2). In this part of the script, run_analysis.R will take the features.txt file and extract the features that include mean() and std() as a numeric vector. Note, the number of columns in this subset will vary depending on the regular expression used. I chose to use mean() and std() resulting in 79 columns. This avoids using the angle measurements such as gravityMean. Next we will use the numeric subset of features to create a subset of the data (X files) that corresponds to the features including mean() and std(). This should result in a new X dataset where the only columns are those including mean() and std(). The names of the columns will then be properly formatted.
3). Next we will take the activity_labels.txt and properly format the text in column 2 to be ready for use. These labels each correspond to a numeric value in our y dataset from earlier, for example 1 = "walking". We add a column to the yLabel data frame and then using a cascading series of "if else" statements we replace NA in the yLabel dataset with the appropriate activity label. So if yLabel[1,1] = 1 then we set yLabel[1,2] = "walking" Finally we change the name in the y data to "activity_ID" and "activity"
4). Then we will change the name of the subjects column to "subject". Now all the data is properly formatted and we create a dataset called cleanResult, which is generated by column binding the subjects, yLabel, and dataX datasets.

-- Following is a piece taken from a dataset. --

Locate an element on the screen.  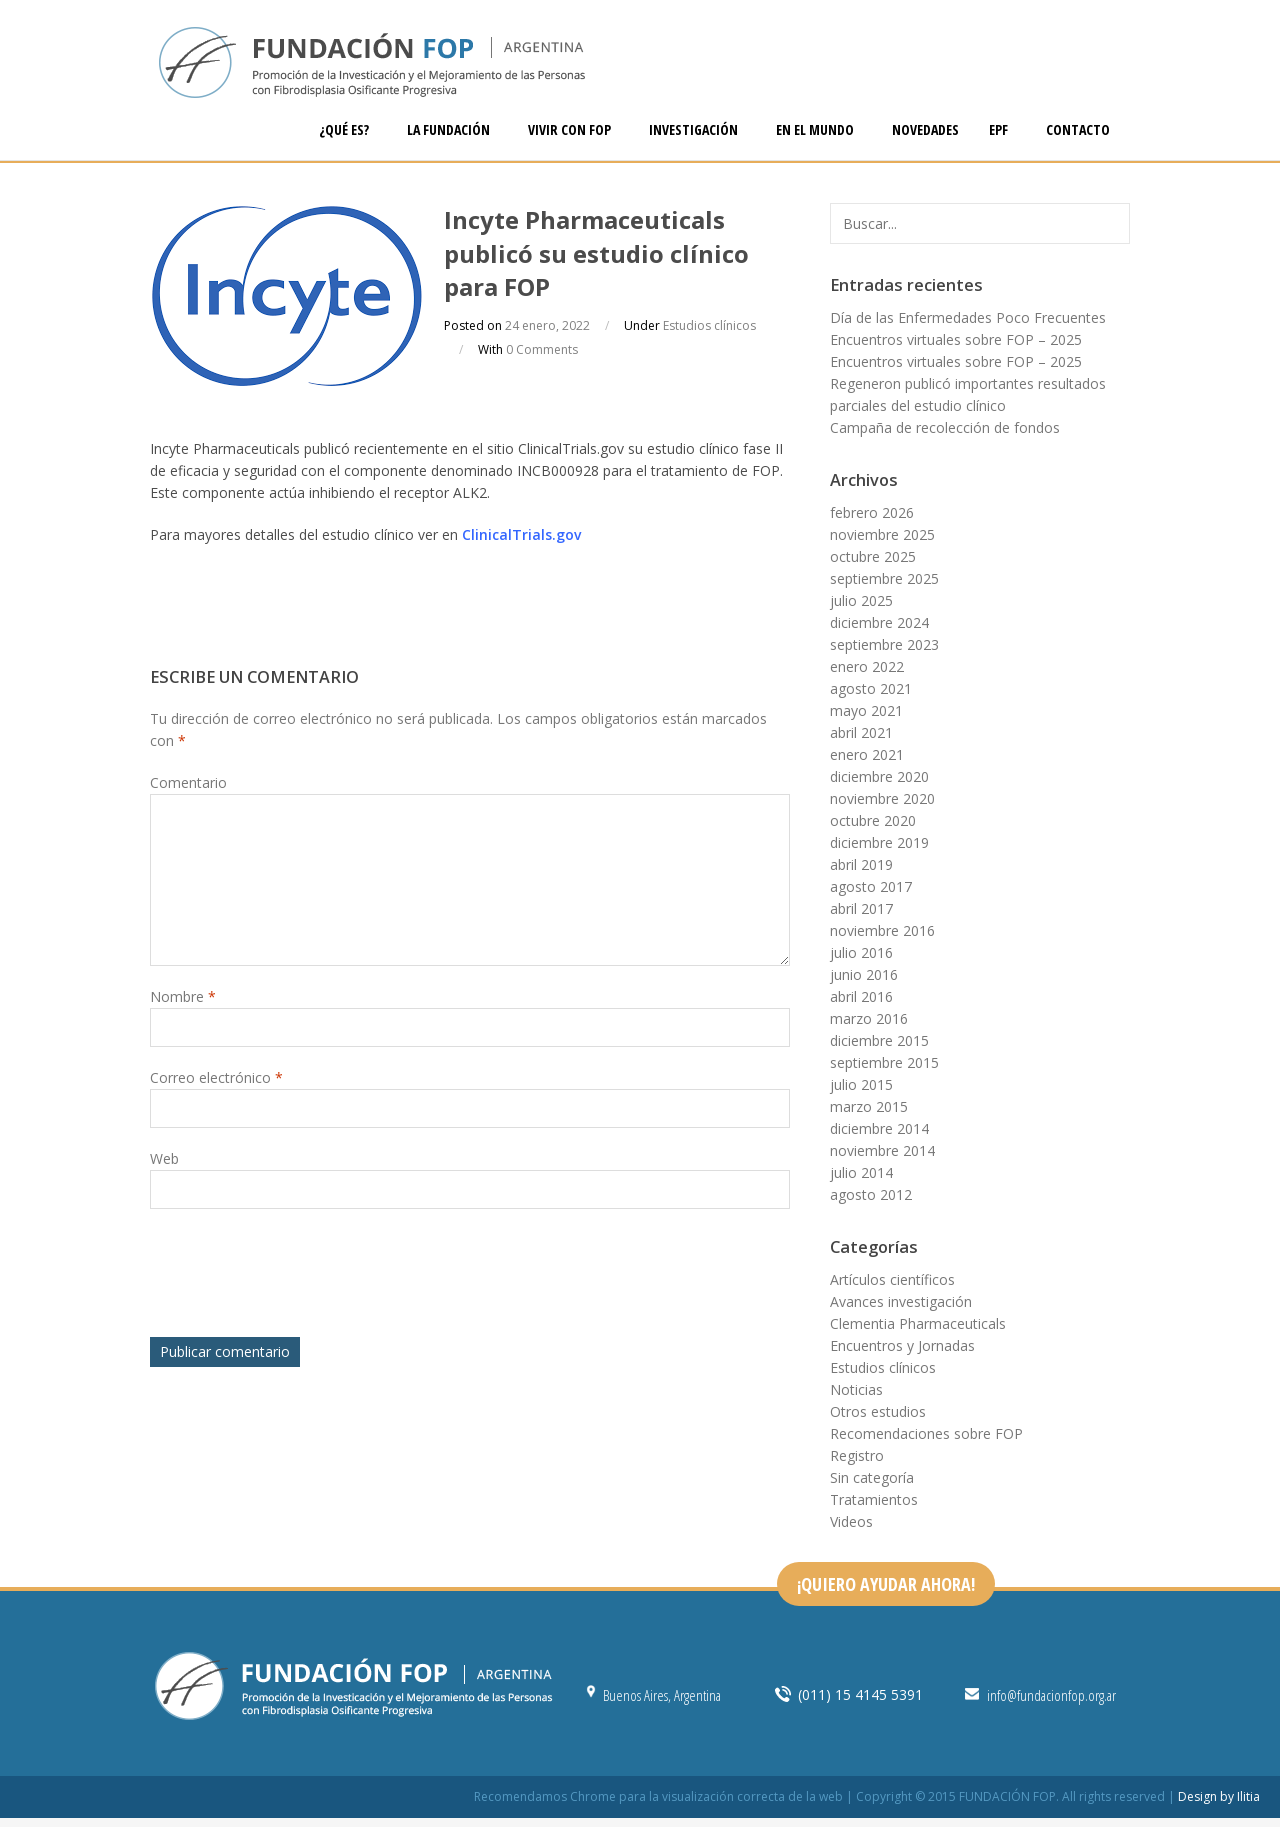
julio 2015 is located at coordinates (861, 1084).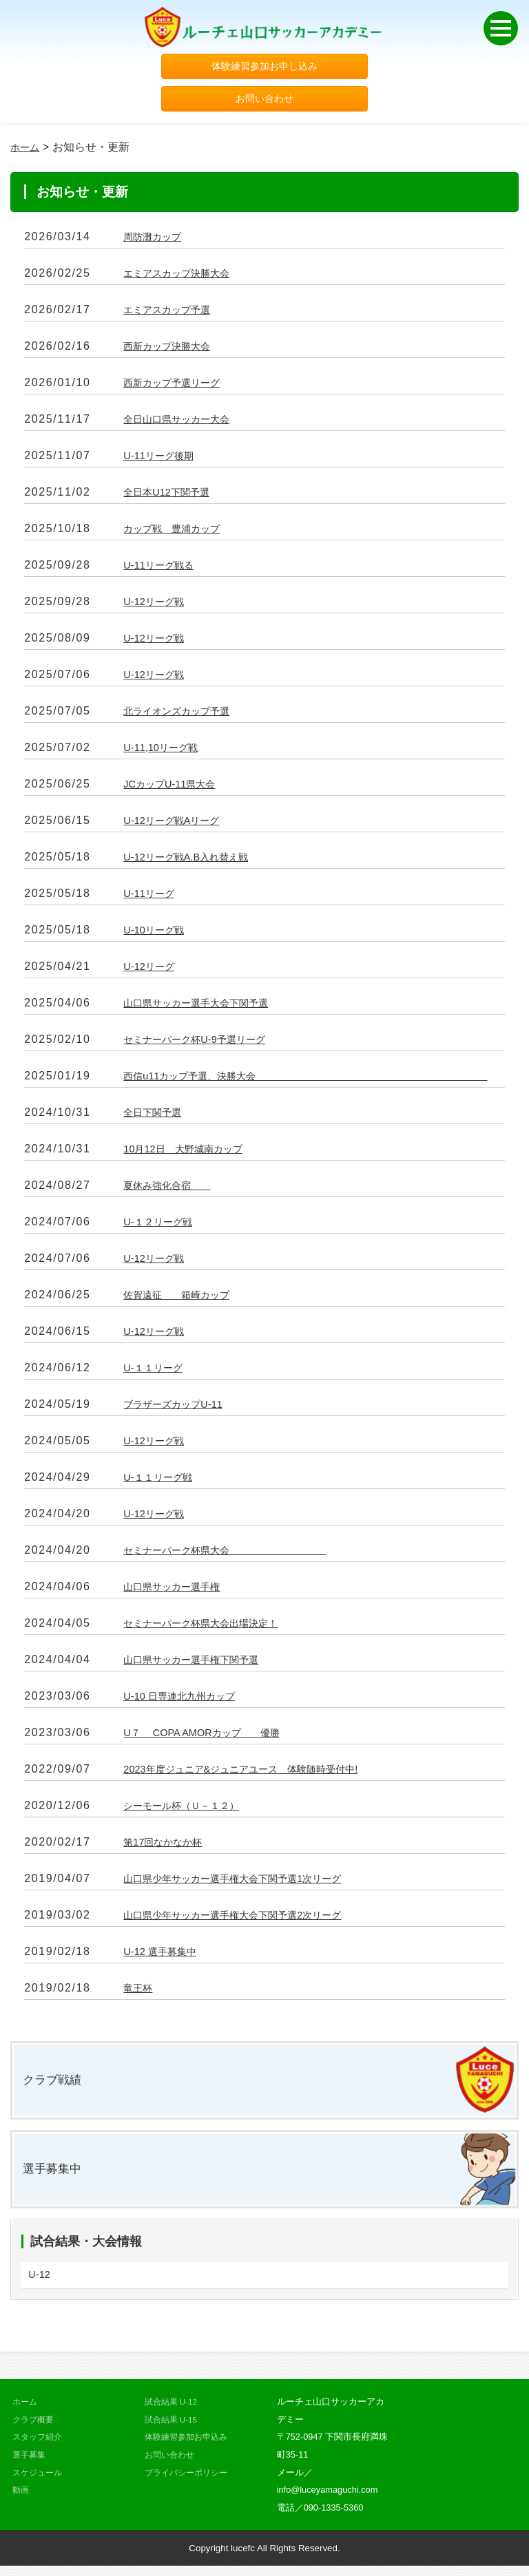 This screenshot has width=529, height=2576. Describe the element at coordinates (200, 1663) in the screenshot. I see `山口県サッカー選手権下関予選` at that location.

5). Finally, we want to generate the average of each variable by subject and activity. Taking our cleanResult dataset from earlier, we use the melt() function from the reshape2 package to produce a long-format dataset with subject, activity_ID, and activity as ids. Then we call the dcast() function which returns a wide-format dataset using subject, activity_ID, and activity as ids and using the mean() function to aggregate the data. This final tidy dataset is written to the working directory as a text file
At the conclusion of the script you should see a text file called "final_Tidy_Means.txt" in your working directory, containing the average of each variable for each activity and each subject in a tidy format.